If we're looking at meta angles, reductionism itself is an obvious one, and is certainly necessary in the field of intelligence. Understanding an entire brain is a near impossible task if not broken up. Understanding a particular part of a brain that performs a particular function, while still very difficult, is more within reach. Understanding a sub component of that particular part is easier still. And so on and so forth.
Good point, I'll add that to the article in a bit.
Reductionism seems to be our best angle of attack. It may not tell us much about minds in general, rather than just biological minds.
However:
Understanding a particular part of a brain that performs a particular function, while still very difficult, is more within reach. Understanding a sub component of that particular part is easier still. And so on and so forth.
The picture you paint suggests that once things are broken down we are done. However we also need to put them together again. For example we already understand atoms, therefore we have reduced the brain, sort of. So even if we understand neurons fully we may not understand the brain, if we don't understand why they are hooked up the way they are. And while all activity is local in the brain, signals can travel very quickly between parts, so there is no guarantee of a clean modular design for higher level organization.
So how good an angle of attack it will be is uncertain.
We currently lack angles of attack for intelligence and meta-ethics
We do?

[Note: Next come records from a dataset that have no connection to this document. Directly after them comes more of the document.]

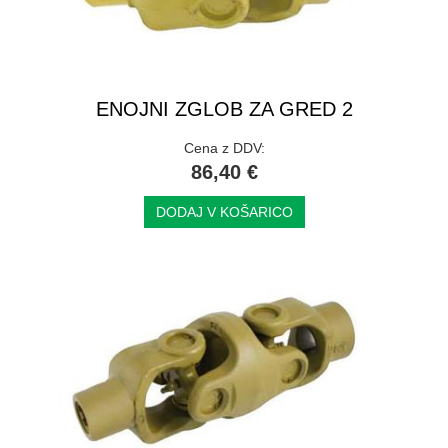
ENOJNI ZGLOB ZA GRED 2
Cena z DDV:
86,40 €
DODAJ V KOŠARICO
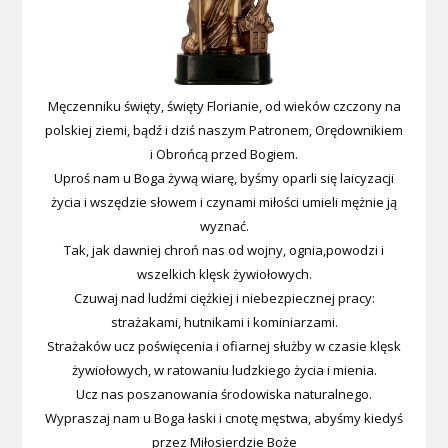
Męczenniku święty, święty Florianie, od wieków czczony na
polskiej ziemi, bądź i dziś naszym Patronem, Orędownikiem
i Obrońcą przed Bogiem.
Uproś nam u Boga żywą wiarę, byśmy oparli się laicyzacji
życia i wszędzie słowem i czynami miłości umieli mężnie ją
wyznać.
Tak, jak dawniej chroń nas od wojny, ognia,powodzi i
wszelkich klęsk żywiołowych.
Czuwaj nad ludźmi ciężkiej i niebezpiecznej pracy:
strażakami, hutnikami i kominiarzami.
Strażaków ucz poświęcenia i ofiarnej służby w czasie klęsk
żywiołowych, w ratowaniu ludzkiego życia i mienia.
Ucz nas poszanowania środowiska naturalnego.
Wypraszaj nam u Boga łaski i cnotę męstwa, abyśmy kiedyś
przez Miłosierdzie Boże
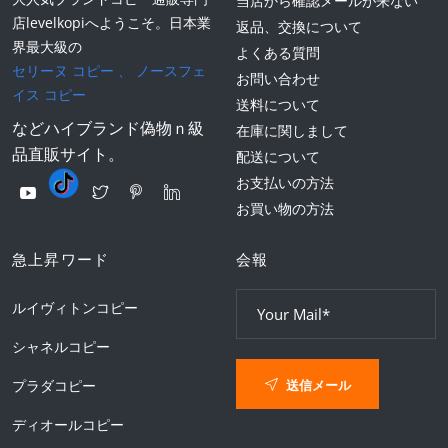
当店から確認メールが来ない
店levelkopiへようこそ。日本業
返品、交換について
界最大級の
よくある質問
セリーヌ コピー
、
ノースフェ
お問い合わせ
イス コピー
送料について
などハイブランド偽物ｎ級
在庫に関しまして
品直販サイト。
配送について
お支払いの方法
お買い物の方法
急上昇ワード
会報
ルイヴィトンコピー
シャネルコピー
送信メール
プラダコピー
ディオールコピー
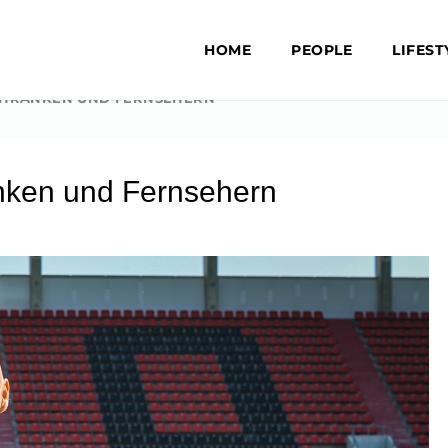
HOME
PEOPLE
LIFEST
CHRÄNKEN UND FERNSEHERN
änken und Fernsehern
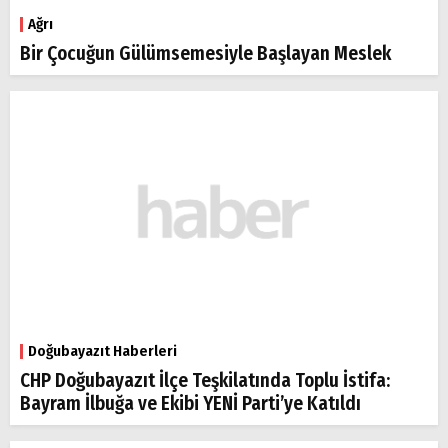
Ağrı
Bir Çocuğun Gülümsemesiyle Başlayan Meslek
Doğubayazıt Haberleri
CHP Doğubayazıt İlçe Teşkilatında Toplu İstifa:
Bayram İlbuğa ve Ekibi YENİ Parti’ye Katıldı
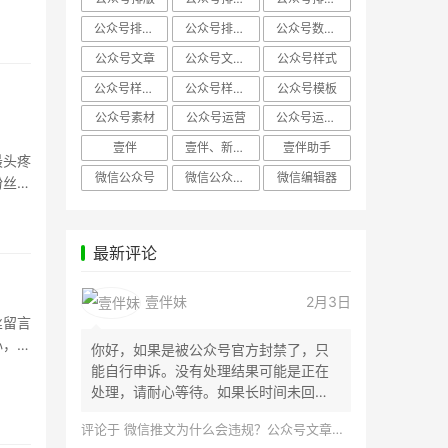
公众号排版，微信编辑器
公众号排版，排版样式
公众号数据分析
公众号文章
公众号文章、公众号运营
公众号样式
公众号样式，微信公众号排版
公众号样式，微信编辑器
公众号模板
公众号素材
公众号运营
公众号运营，公众号编辑器
壹伴
壹伴、新媒体运营
壹伴助手
最头疼
微信公众号
微信公众号，样式模板、公众号样式
微信编辑器
粉丝和
最新评论
壹伴妹
2月3日
丝留言
心，今
你好，如果是被公众号官方封禁了，只
能自行申诉。没有处理结果可能是正在
处理，请耐心等待。如果长时间未回
应，建议联...
评论于
微信推文为什么会违规？公众号文章怎么检测是否违规？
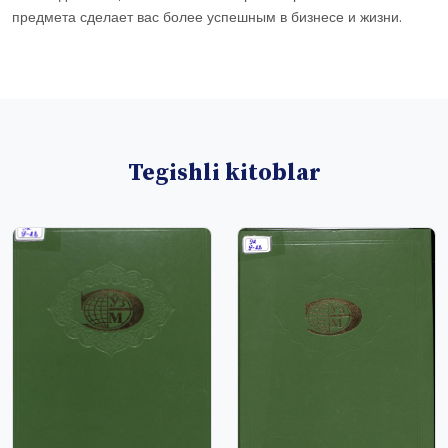
предмета сделает вас более успешным в бизнесе и жизни.
Tegishli kitoblar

How confident are you in this statement? There's been a lot of literature about both of these (understatement) - how much of it have you surveyed?
We is ambiguous. I would be confident if we meant "the lesswrong community" on intelligence. Having read a lot of less wrong.
With meta-ethics I am less confident, but I suspect that lukeprog would have presented it in his call to arms if he knew of one.
There might be communities of scholars with angles of attacks that no one in lesswrong has read that either have not exploited their angle or haven't had it long enough for their progress relative to other groups to be noted.
For humans problems can seem intractable for a long time and then suddenly become easy. Forming a coherent chemistry was taking a very long time until Lavoisier thought to look at the mass of reactants and products. And then we had a periodic table 100 years after that. Compare this to little progress from having bounced around in alchemy for 2000 years or so.
So identifying and understanding angles of attacks is important for tackling the thorny problems that face us today.
Consider this article in collaborative draft
So why do we need angles of attacks? Getting an angle of attack can be seen as reducing the search space. Imagine in the pre-chemistry era, we want to make a substance that you can make a sword out of without all the bother of smelting metal. You have seen that things can be created by placing different things together, how do you select the things to make your new sword material? You know of a multitude of different materials: thousands of different types plant matter (100s of plants and the different parts of each), similar amounts of animal matter,various stones, water and more. You know of different processes such as heating, bashing and freezing. This adds up to a huge search space, you can't afford to brute force it. You need an atomic theory of chemistry to understand what gives items strength and brittleness and even given that we still haven't found much easier to make materials than metal for the purpose of swords. But we know that mixing rhino horn, bones from a strong man and bull's liver and freezing it over the night of a full moon will not make sword material.
We currently lack angles of attack for intelligence and meta-ethics. Even worse, we don't have ways to tell when we do have an angle of attack, without implementing a full AI. The principle of conservation of mass reduced the search space for atomic chemistry and could be tested immediately.
To give an example from lesswrong. Eliezer takes the principle that it doesn't matter how an agent computes its actions [citation needed], I think that energy considerations might be important. His supposition would give us an angle of attack, but how would we know whether it is a good one or not? Evolutionarily it would seem important, but a decision theory where you have to consider the energetic costs of making a decision is a lot more complex. You have to specify a machine and the energetic costs and payoffs of the computation before you can say what the optimal decision is.
Meta angles of attack
There are angles of attack that have worked in the past for finding new angles of attack that might help for the fields we are stuck in.
Quantification: That is measuring some well defined stable property of an object or the world, and relating that number to other numbers.
This one seems to be running out of steam. It is not so hot in the field of economics as it was in physics. Measuring intelligence is uncomputable by Hutter and Leggs definition of it (one that ignores energy costs though). So to apply this angle of attack we need a different
Reductionism: I was reminded in the comments that reductionism is a good meta angle of attack. That is look for smaller simpler sub units. And then derive the high-level behaviour from your understanding of them.
Following paths: If you assume that things like energy and information do not pop out from nowhere, then if you identify them in the system that you are studying they must have come from somewhere. So in biology you know that the information to make a daughter look like her mother has to flow somehow so you would look inside the egg.
This I think is a somewhat promising for studying the brain, if we get sufficient processing power and information on the brain. For example we could do things similar to taint-checking to discover exactly what information was processed over an individuals lifetime in order to make one action. Depending upon how far the influence of incoming information spreads, this may or may not be useful information.
However the obvious form of this angle of attack doesn't seem so useful when discussing meta-ethics. Knowing that evolution created our ethics does not tell us much about what they are.
Can anyone think of any others? How do people see these problems getting solved?